Figure 1-13 An early tree of life drawn in 1874 by the German biologist, Ernst Haeckel, who was strongly influenced by Darwin's theory of common descent. Many of the phylogenetic hypotheses shown in this tree, including the unilateral progression of evolution toward humans (Menschen, top), have since been refuted.
Figure 1-13 An early tree of life drawn in 1874 by the German biologist, Ernst Haeckel, who was strongly influenced by Darwin's theory of common descent. Many of the phylogenetic hypotheses shown in this tree, including the unilateral progression of evolution toward humans (Menschen, top), have since been refuted.
Figure 1-14 Gradualism provides a plausible explanation for the origin of different bill shapes in the Hawaiian honeycreepers shown here. This theory has been challenged, however, as an explanation of the evolution of such structures as vertebrate scales, feathers, and hair from a common ancestral structure. The geneticist Richard Goldschmidt viewed the latter forms as unbridgeable by any gradual transformation series.
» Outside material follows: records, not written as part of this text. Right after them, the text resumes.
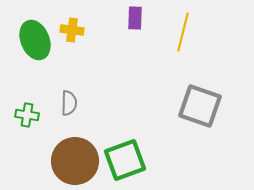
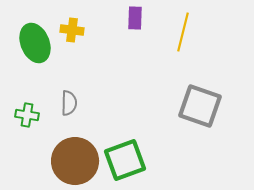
green ellipse: moved 3 px down
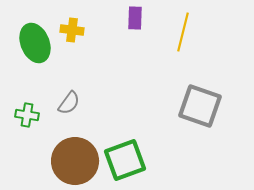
gray semicircle: rotated 35 degrees clockwise
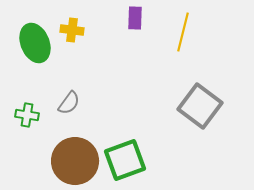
gray square: rotated 18 degrees clockwise
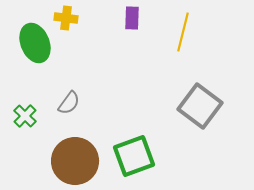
purple rectangle: moved 3 px left
yellow cross: moved 6 px left, 12 px up
green cross: moved 2 px left, 1 px down; rotated 35 degrees clockwise
green square: moved 9 px right, 4 px up
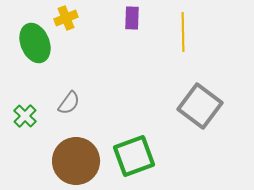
yellow cross: rotated 30 degrees counterclockwise
yellow line: rotated 15 degrees counterclockwise
brown circle: moved 1 px right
Natural selection explains why organisms are constructed to meet the demands of their environments, a phenomenon called adaptation (Figure 1-15). Adaptation is the expected result of a process that accumulates the most favorable variants occurring in a population throughout long periods of evolutionary time. Adaptation was viewed previously as strong evidence against evolution, and Darwin's theory of natural selection was therefore important for convincing people that a natural process, capable of being studied scientifically, could produce new species. The demonstration that natural processes could produce adaptation was important to the eventual acceptance of all five Darwinian theories.
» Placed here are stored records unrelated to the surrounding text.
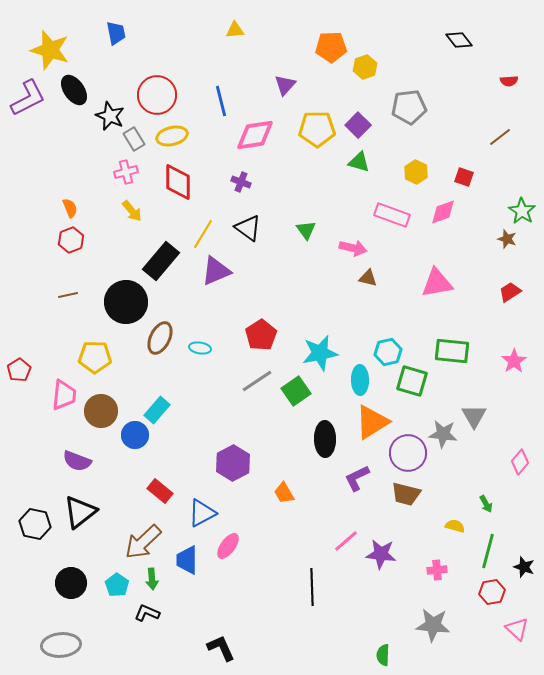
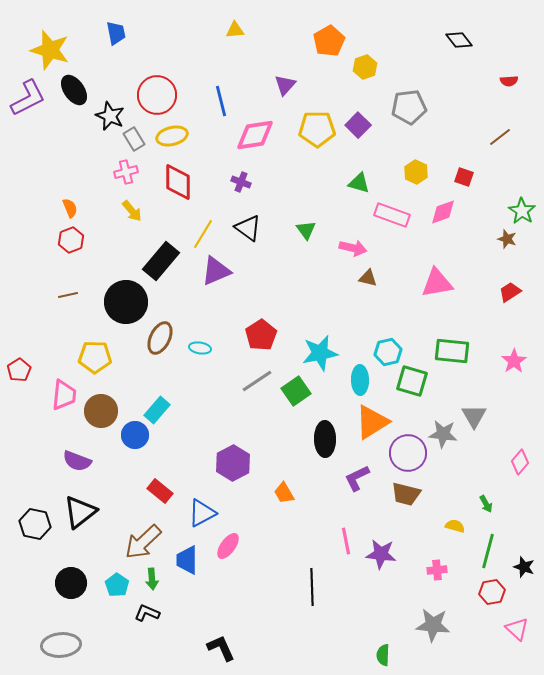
orange pentagon at (331, 47): moved 2 px left, 6 px up; rotated 28 degrees counterclockwise
green triangle at (359, 162): moved 21 px down
pink line at (346, 541): rotated 60 degrees counterclockwise
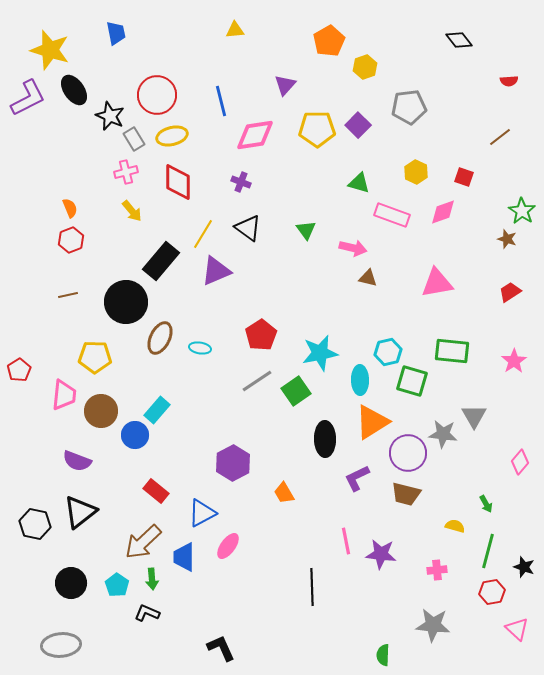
red rectangle at (160, 491): moved 4 px left
blue trapezoid at (187, 560): moved 3 px left, 3 px up
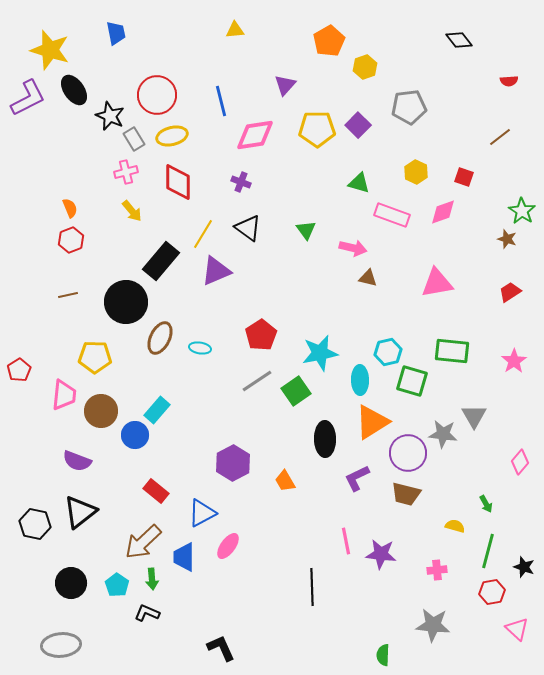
orange trapezoid at (284, 493): moved 1 px right, 12 px up
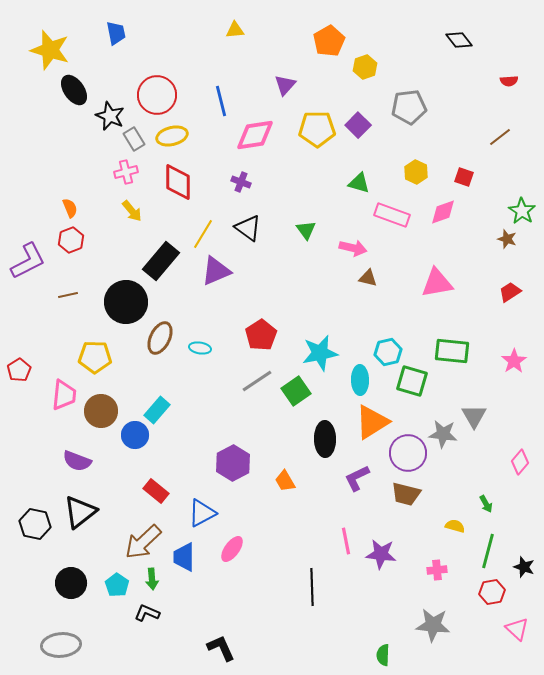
purple L-shape at (28, 98): moved 163 px down
pink ellipse at (228, 546): moved 4 px right, 3 px down
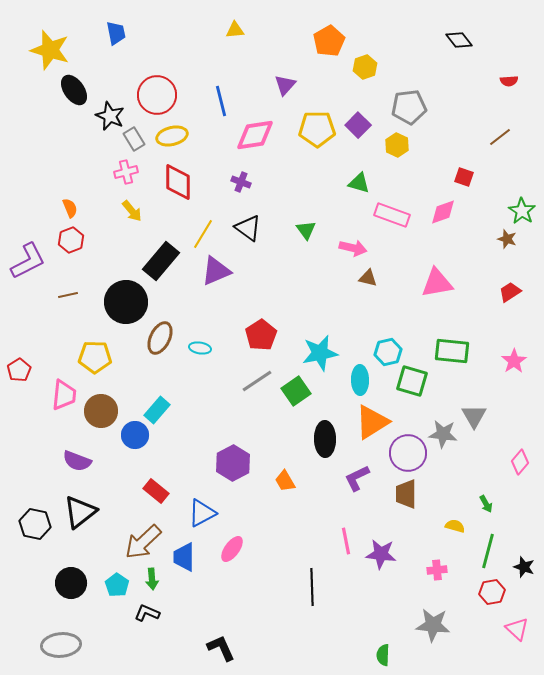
yellow hexagon at (416, 172): moved 19 px left, 27 px up
brown trapezoid at (406, 494): rotated 76 degrees clockwise
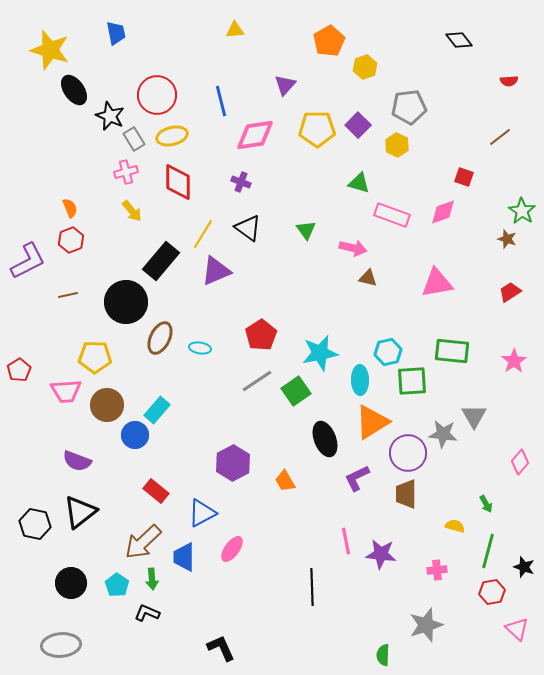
green square at (412, 381): rotated 20 degrees counterclockwise
pink trapezoid at (64, 395): moved 2 px right, 4 px up; rotated 80 degrees clockwise
brown circle at (101, 411): moved 6 px right, 6 px up
black ellipse at (325, 439): rotated 20 degrees counterclockwise
gray star at (433, 625): moved 7 px left; rotated 24 degrees counterclockwise
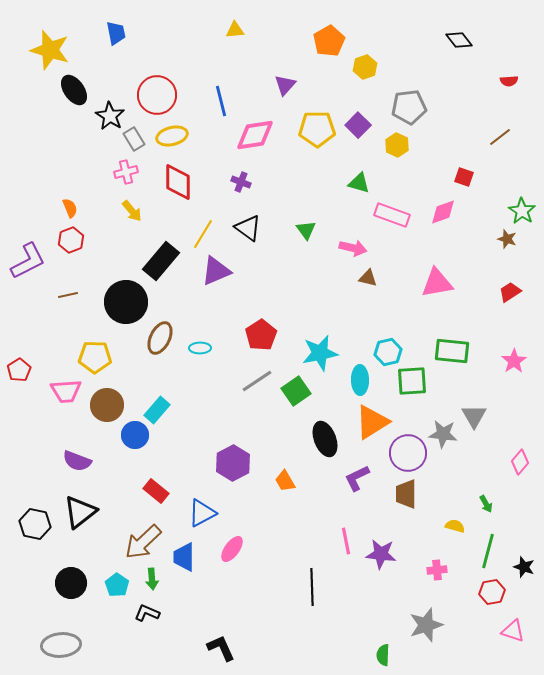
black star at (110, 116): rotated 8 degrees clockwise
cyan ellipse at (200, 348): rotated 10 degrees counterclockwise
pink triangle at (517, 629): moved 4 px left, 2 px down; rotated 25 degrees counterclockwise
Darwin's theory of natural selection faced a major obstacle when it was first proposed: it lacked a theory of heredity. People assumed incorrectly that heredity was a blending process, and that any favorable new variant appearing in a population therefore would be lost. The new variant arises initially in a single organism, and that organism therefore must mate with one lacking the favorable new trait. Under blending inheritance, the organism's offspring would then have only a diluted form of the favorable trait. These offspring likewise would mate with others that lack the favorable trait. With its effects diluted by half each generation, the trait eventually would cease to exist. Natural selection would be completely ineffective in this situation.
Darwin was never able to counter this criticism successfully. It did not occur to Darwin that hereditary factors could be discrete and nonblending and that a new genetic variant therefore could persist unaltered from one generation to the next. This principle is known as particulate inheritance. It was established after 1900 with the discovery of Gregor Mendel's genetic experiments, and it was eventually incorporated into what we now call the chromosomal theory of inheritance. We use the term neo-Darwinism to describe Darwin's theories as modified by incorporating this theory of inheritance.